In Alaska
In 1916, the final blast was fired in the tunnel to tap Annex Lake for the Alaska Gastineau Power Plant.
In 1928, the Lions Club of Juneau was organized.
In 1931, the Federal & Territorial Building, now the Capitol, was dedicated in Juneau.
In the nation
In 1779, Capt. James Cook was killed in Hawaii.
In 1859, Oregon was admitted to the Union as the 33rd state.
In 1899, Congress approved, and President McKinley signed, legislation authorizing states to use voting machines for federal elections.
In 1903, the Department of Commerce and Labor was established. (It was divided into separate departments of Commerce and Labor in 1913.)
In 1912, Arizona became the 48th state of the Union.
In 1920, the League of Women Voters was founded in Chicago; its first president was Maude Wood Park.
In 1929, the "St.
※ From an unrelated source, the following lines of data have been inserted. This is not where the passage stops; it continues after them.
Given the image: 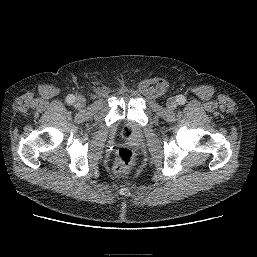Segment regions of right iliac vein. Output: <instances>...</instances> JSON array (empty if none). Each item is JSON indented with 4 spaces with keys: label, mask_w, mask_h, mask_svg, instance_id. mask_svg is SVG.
Wrapping results in <instances>:
<instances>
[{
    "label": "right iliac vein",
    "mask_w": 257,
    "mask_h": 257,
    "mask_svg": "<svg viewBox=\"0 0 257 257\" xmlns=\"http://www.w3.org/2000/svg\"><path fill=\"white\" fill-rule=\"evenodd\" d=\"M86 104V100L83 96L79 95L75 99V107L76 108H83Z\"/></svg>",
    "instance_id": "63e3f726"
}]
</instances>
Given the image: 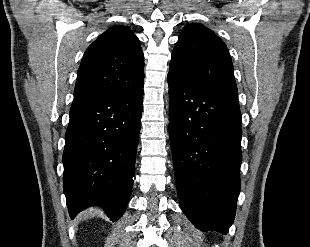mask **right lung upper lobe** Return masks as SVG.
Here are the masks:
<instances>
[{
	"mask_svg": "<svg viewBox=\"0 0 310 247\" xmlns=\"http://www.w3.org/2000/svg\"><path fill=\"white\" fill-rule=\"evenodd\" d=\"M144 84V55L130 28L113 26L85 51L74 99L132 91Z\"/></svg>",
	"mask_w": 310,
	"mask_h": 247,
	"instance_id": "obj_1",
	"label": "right lung upper lobe"
}]
</instances>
Valentine's Day Massacre" took place in a Chicago garage as seven rivals of Al Capone's gang were gunned down.
In 1962, first lady Jacqueline Kennedy conducted a televised tour of the White House.
In 1993, the body of James Bulger, a 2-year-old boy who had been lured away from his mother in a Bootle, England, shopping mall two days earlier, was found along a stretch of railroad track. (Two boys who were 10 years old at the time, Robert Thompson and Jon Venables, were later convicted of murdering James; they spent eight years in detention before being paroled.)
In 1998, authorities officially declared Eric Rudolph a suspect in the bombing of a Birmingham, Ala., abortion clinic and offered a $100,000 reward.